The main purpose of a liberal arts education, it sometimes seems, is to ignore the principle we term Occam’s Razor. William of Occam (1284-1347) was an English philosopher whose work on logic and scientific inquiry played a major role in the transition from medieval to modern thought. He based scientific knowledge on experience and self-evident truths, and on logical propositions resulting from those two sources.

Occam stressed that entities must not be multiplied beyond what is necessary. A problem should be stated in its basic and simplest terms and the simplest theory that fits the facts is the one that should be selected.

But for our learned intellectuals, trained in obfuscation and even mendacity, this would constitute being “simplistic,” perhaps even “prejudiced,” and therefore deemed unacceptable. Many professors pride themselves in the use of obscure language and technical terms that appear to enhance their prestige as “deep thinkers.” Much of this is nothing but mystification.

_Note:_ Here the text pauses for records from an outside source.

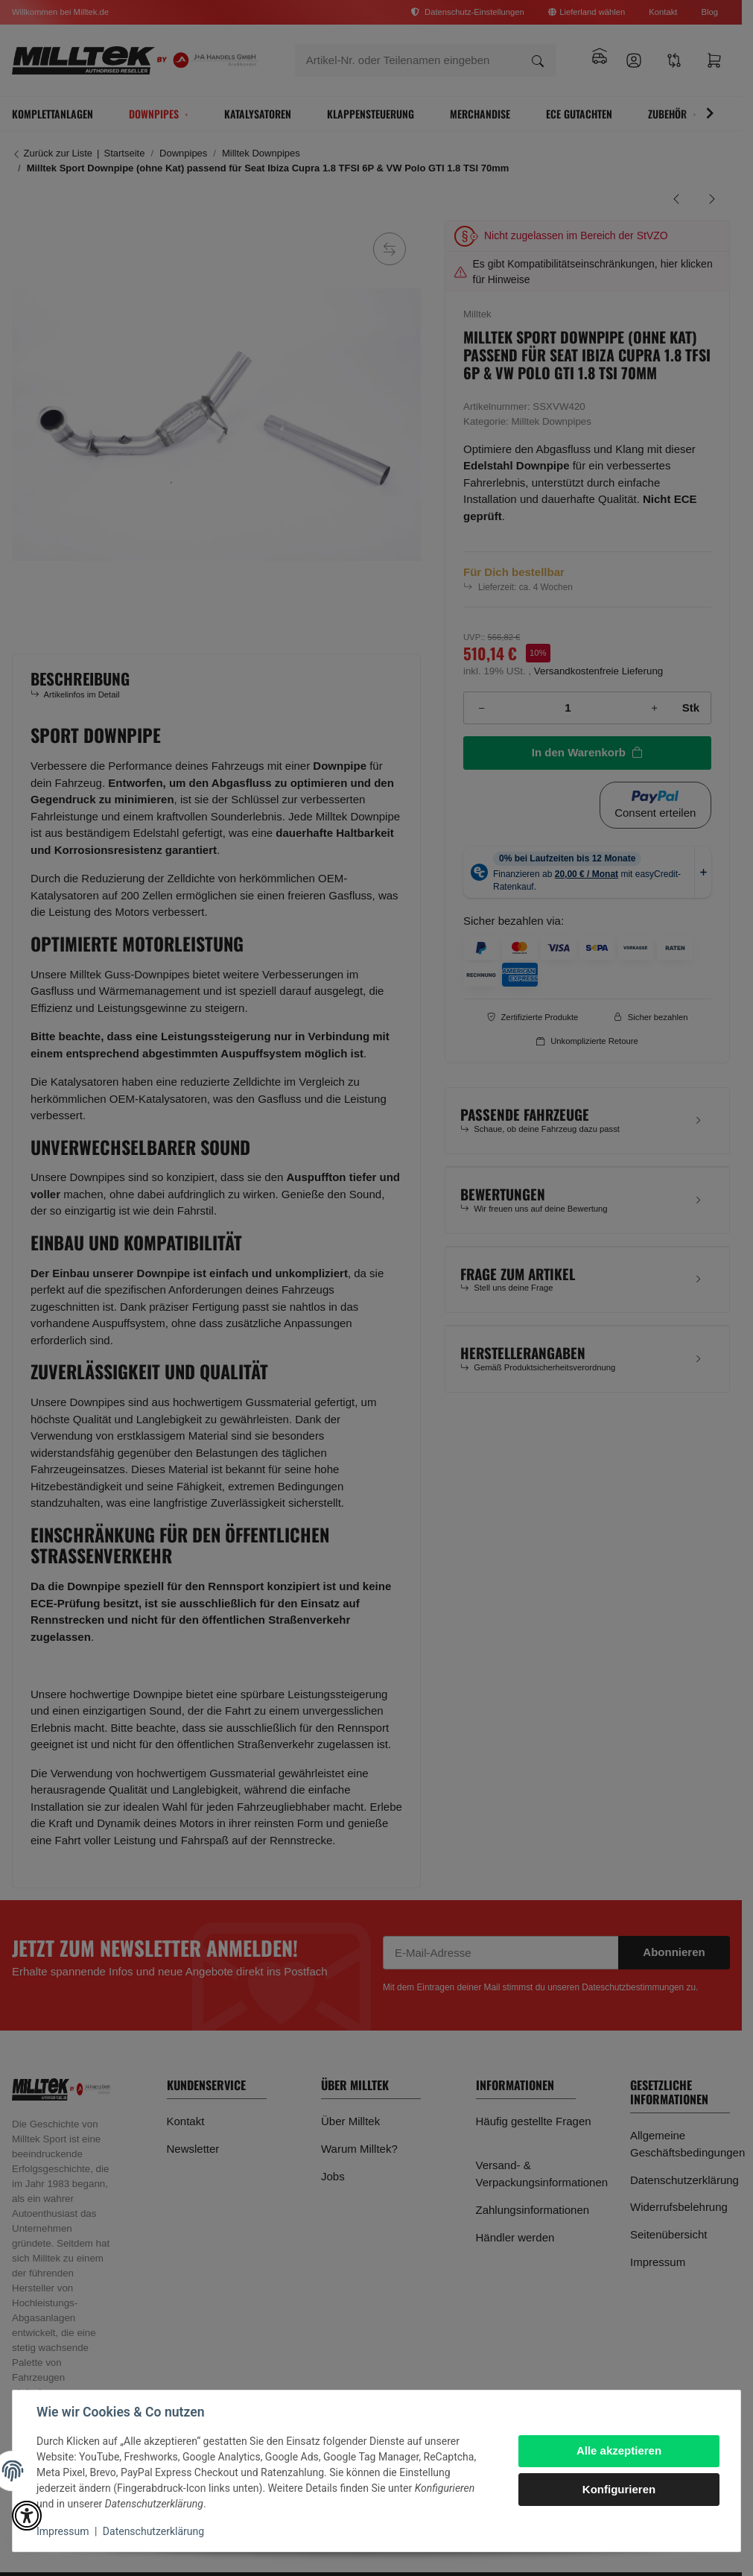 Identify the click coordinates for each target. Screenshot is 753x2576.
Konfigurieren (618, 2489)
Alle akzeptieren (618, 2450)
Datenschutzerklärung (153, 2531)
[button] (27, 2516)
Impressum (62, 2531) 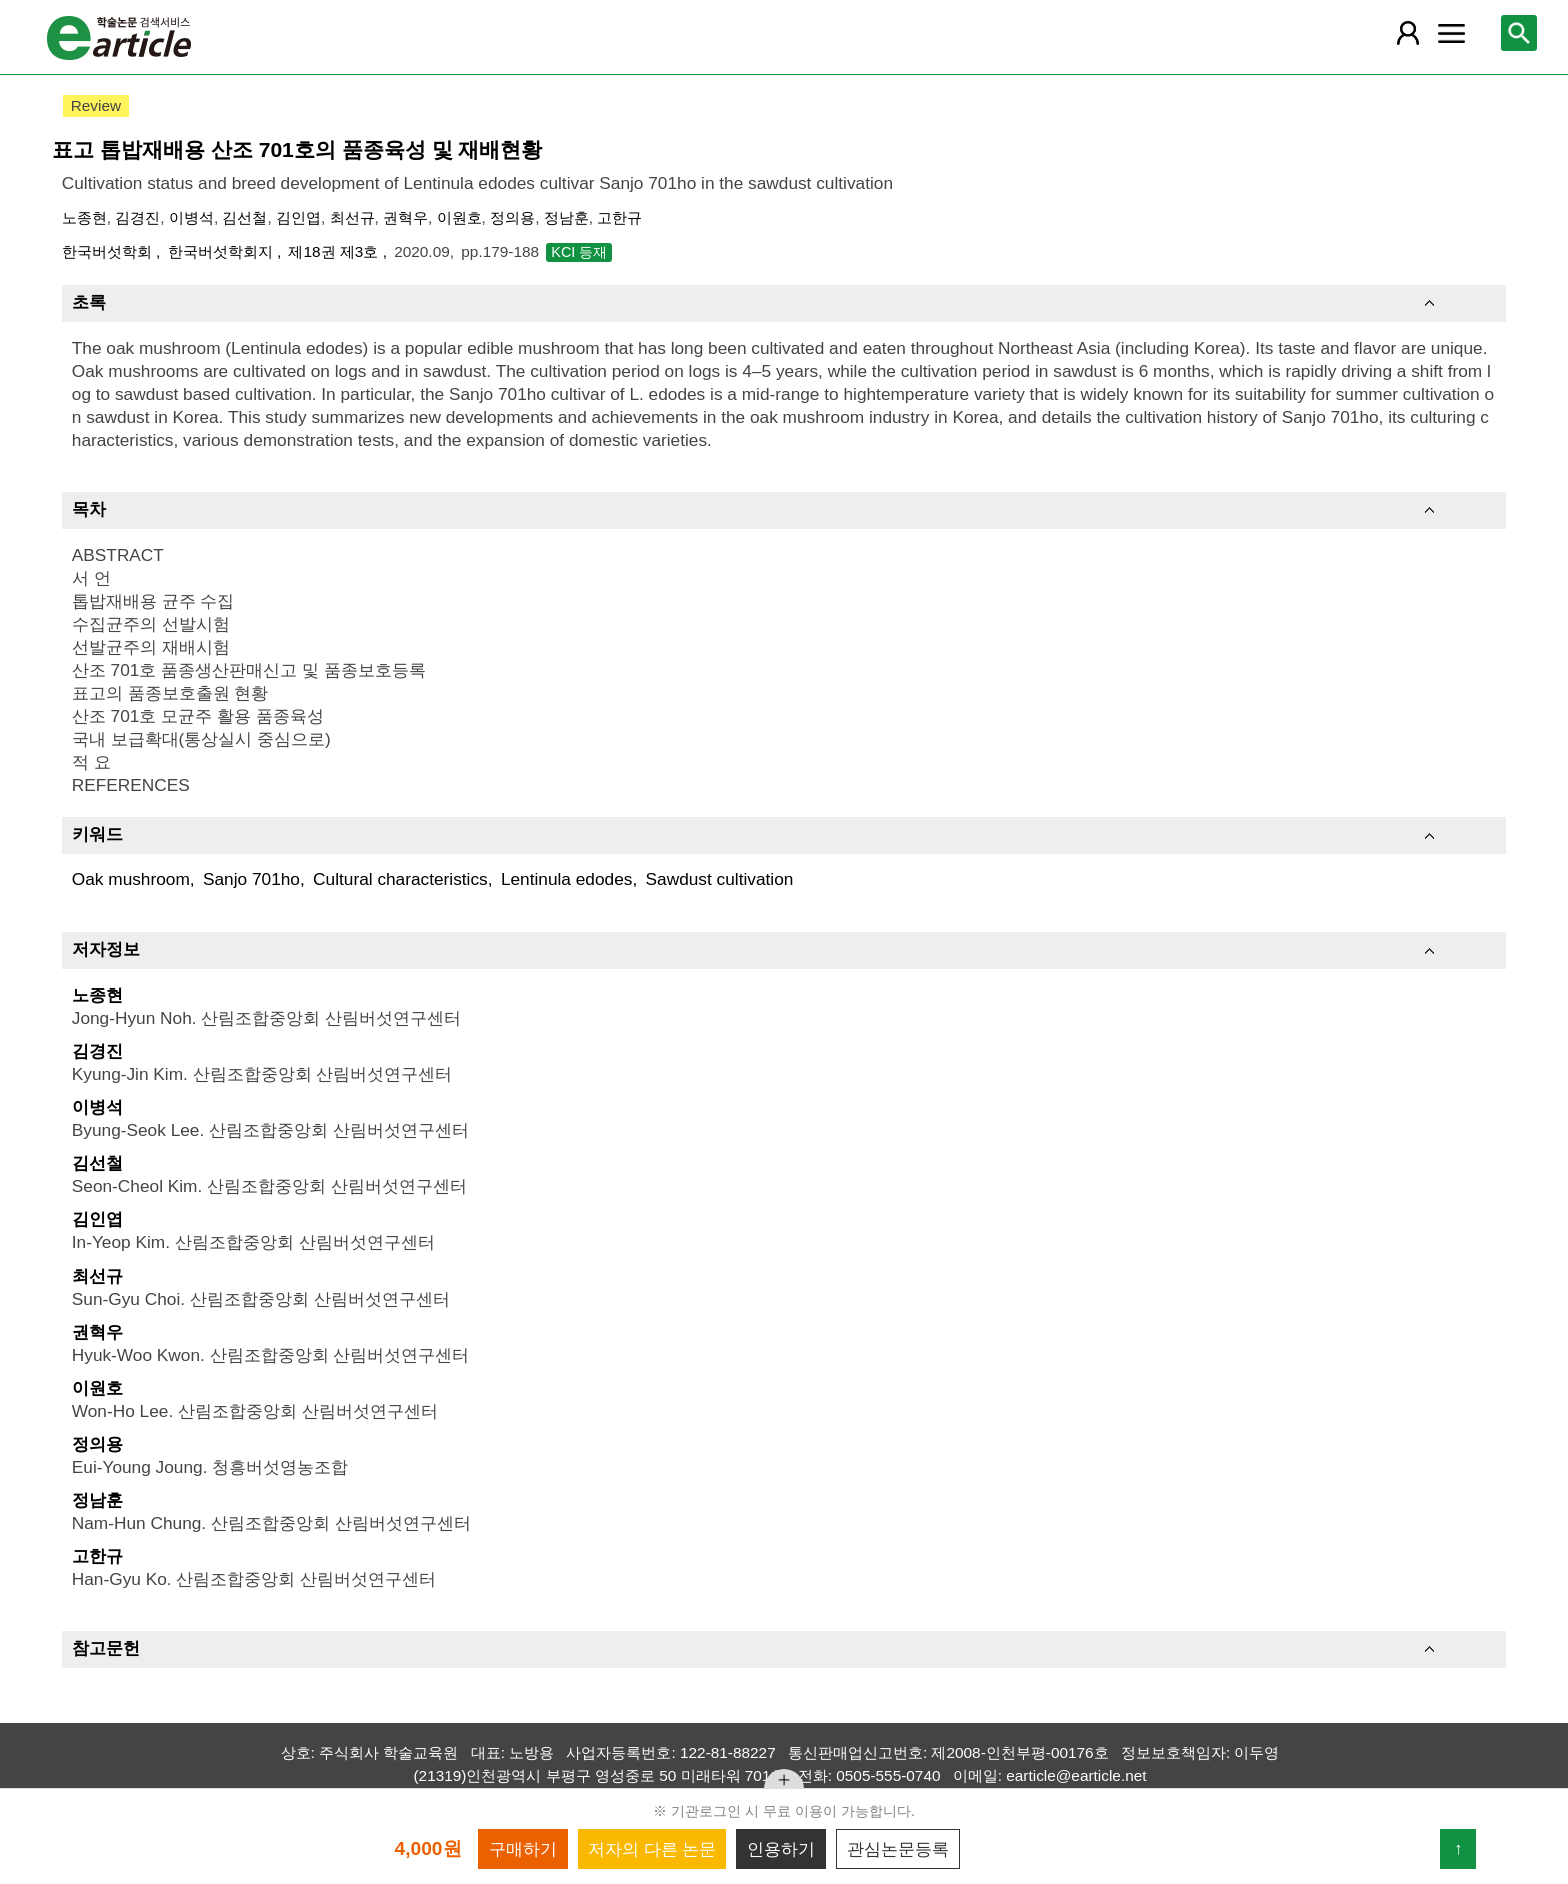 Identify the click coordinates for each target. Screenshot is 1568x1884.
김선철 (244, 217)
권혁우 (405, 217)
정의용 (512, 217)
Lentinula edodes (567, 879)
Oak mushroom (131, 879)
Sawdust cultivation (720, 879)
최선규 (352, 217)
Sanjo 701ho (251, 879)
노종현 (84, 217)
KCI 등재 (579, 252)
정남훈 (566, 217)
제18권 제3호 (335, 251)
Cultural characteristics (400, 879)
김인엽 (298, 217)
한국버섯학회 (109, 251)
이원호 (459, 217)
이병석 (191, 217)
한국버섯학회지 (222, 251)
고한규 (619, 217)
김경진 (137, 217)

It is of course true that some of the other issues they raise do play a role in fostering terrorism. Those who place the main blame on Islamism are not reductionists who fail to acknowledge other problems, but they at least know who the main culprits are.

Is it a wonder that politicians and writers from George Orwell to Preston Manning have lauded “the common sense of the common people” as opposed to the theoretical pretensions of left-wing academics?